Another anniversary
Today is the sixth anniversary of the second time I was raped, but I’m dealing with it pretty well. Actually, I’m doing great today, but apparently this is because I got it all out of my system last weekend. My boyfriend and I were drinking with friends, and I didn’t think I was all that drunk then; I felt fine until I got home. I remember throwing up, but I don’t remember anything after that. My boyfriend told me that I was afraid of the Bad People (hey, I need the euphemism, ’cause it’s awfully long and clunky to keep referring to them as “the people who raped me”), crying and saying that I had to keep my eyes closed because if I opened them, I would see the Bad People. He of course told me that there were no Bad People around, that I was safe, but I guess it took a long time for me to believe him.
I’m glad I have no memory of all of this, but I wish I hadn’t put him through it. I’m glad this weekend is better.
Apart from that, I’m fine lately, but I’m working extra hours for a few weeks, and I have almost no time to fit anything but work into my schedule.

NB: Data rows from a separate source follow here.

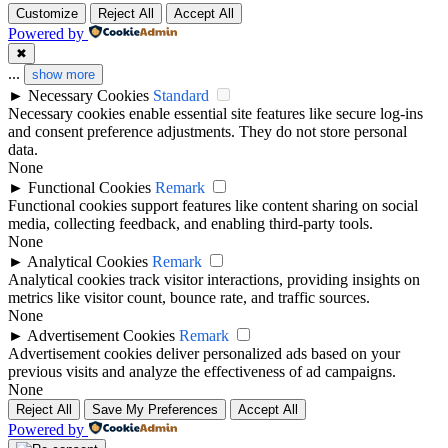
Customize
Reject All
Accept All
Powered by
✖
...
show more
►
Necessary Cookies
Standard
Necessary cookies enable essential site features like secure log-ins
and consent preference adjustments. They do not store personal
data.
None
►
Functional Cookies
Remark
Functional cookies support features like content sharing on social
media, collecting feedback, and enabling third-party tools.
None
►
Analytical Cookies
Remark
Analytical cookies track visitor interactions, providing insights on
metrics like visitor count, bounce rate, and traffic sources.
None
►
Advertisement Cookies
Remark
Advertisement cookies deliver personalized ads based on your
previous visits and analyze the effectiveness of ad campaigns.
None
Reject All
Save My Preferences
Accept All
Powered by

My brother, although out of the hospital, is not doing very well, but it’s going to take more time than I currently have to go into detail about that. I’m hoping I’ll have enough free time on Tuesday to manage to blog. I sure as hell won’t have any time tomorrow.
July 30th, 2007 at 3:12 am
Polly,
Just wanted to say hello and to let you know that I read today’s post and am sending good thoughts your way!
Susan
July 30th, 2007 at 10:21 am
Awful! So sorry.
July 30th, 2007 at 2:23 pm
Hi Polly,
Welcome back. I’m sorry you don’t have happier things to think about right now, but thanks for sharing your story.
I’ve missed you, but check your feed everyday!
Be well–I hope the rest of the week goes well.